Configuring a Minecraft PE Server on Amazon EC2
Over the past few months, my 8 year old son has become enamored with Minecraft. Since he mostly uses an iPad / iPod his platform of choice is Minecraft Pocket Edition. This works very well for him, but is limited in its multiplayer abilities. He recently was asking me about how he can play remote multiplayer with his cousin / friends, so I thought ‘Why not set up a Minecraft server?’.
PocketMine was the only Minecraft Pocket Edition server software that I could find who seemed reputable. Their setup is easy, and it offers a decent amount of configuration options that I was not even aware of. In addition, they host their code on Github (https://github.com/PocketMine/PocketMine-MP) which makes it easy to view the source and find out what is going on in its development. Some of the features that I found interesting in PocketMine are spawning configuration, white listing / black listing players, and setting the view distance. All the options are listed in their server.properties file.
Since I wanted the server to be available anywhere (so my son’s cousins and friends can all play at the same time) I used Amazon EC2 as the hardware platform. I was able to configure a Windows 2012 micro instance, which meant that I can run the server within Amazon’s free pricing tier until more resources are needed.
To configure PocketMine on EC2, I performed the following steps:
Launch an EC2 instance
Launch a Microsoft Windows Server 2012 R2 Base micro instance (the t2.micro is Free Tier eligible). Note the Public IP Address of the machine since this will be important later.
EC2 Security Group Configuration
During setup of the EC2 instance, select / create a security group that has the following configuration for Inbound Rules:
- Type: RDP; Protocol: TCP; Port Range: 3389; Source: 0.0.0.0/0
- Type: Custom UDP Rule; Protocol: UDP; Port Range: 19132; Source: 0.0.0.0/0
Once we have a functioning machine to work with, we can start to configure our Minecraft PE server. After logging onto the machine, below are the steps to set it up.
- Launch Powershell
- Set the Powershell execution policy to unrestricted so we can run our own scripts. Set-ExecutionPolicy Unrestricted
- Install Chocolatey. iex ((new-object net.webclient).DownloadString(‘https://chocolatey.org/install.ps1'))
- Install Google Chrome so we can easily download the PocketMine Software. choco install googlechrome
- Download the PocketMine software. Launch Chrome and go to http://www.pocketmine.net/#windows-install
- Install PocketMine. Run the installer downloaded in the previous step.
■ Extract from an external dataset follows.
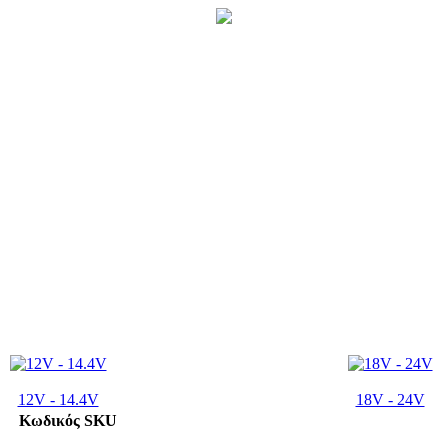
12V - 14.4V
18V - 24V
Κωδικός SKU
There is the option to configure the server during setup, or manually configure later using the server.properties file. I initially walked through the manual configuration, but now have the server.properties file to use.
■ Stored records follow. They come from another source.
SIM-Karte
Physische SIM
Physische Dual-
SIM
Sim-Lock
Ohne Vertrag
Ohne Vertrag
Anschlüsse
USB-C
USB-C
- Open UDP Port (inbound) in the Windows Firewall. The default port is 19132 for Minecraft. New-NetFirewallRule -DisplayName “Allow Minecraft UDP 19132 In" -Direction Inbound –LocalPort 19132 -RemotePort 19132 -Protocol UDP -Action Allow
- Open UDP Port (outbound) in the Windows Firewall. The default port is 19132 for Minecraft. New-NetFirewallRule -DisplayName “Allow Minecraft UDP 19132 Out" -Direction Outbound –LocalPort 19132 -RemotePort 19132 -Protocol UDP -Action Allow
Once the machine is configured, you should be able to launch the PocketMine server (if it isn’t already running). This can be done by executing the start.cmd file in the PocketMine directory.
Adding the Server to Minecraft PE
Once the Minecraft server is setup and running, the last step is to add the server to the device that you want to use it on.
Instructables has instructions at http://www.instructables.com/id/How-To-Join-A-Multiplayer-Server-In-Minecraft-PE/. When entering the machine name, be sure to use the Public IP address for the EC2 instance launched earlier. This can be found in the AWS EC2 Management Console:
Once configured, you should be able to launch the world from the device and start playing!
Minecraft Server Persistence via Git
When configuring the server, I realized that there are settings / state that I want to persist after I bring the server down so that it is available next time I bring the machine back up. There are many ways (such as Dropbox, Google Drive, etc) but being a software engineer, I chose Git / GitHub as a way to make this easy for me.
- Install Git. choco install git
- Create git repo in PocketMine directory. In the base PocketMine directory: git init .
- Commit all the files. git add -A && git commit
- Create git repo on Github and add the remote. git remote add origin https://github.com/<your github user name>/<github repo name>.git
- Commit / push PocketMine directory to persist worlds / players. git push origin master
If you choose this method to persist your data, be sure to commit / push the changes to Github before you shut down the server. I also have this as a private repository just in case any personal information is added by players.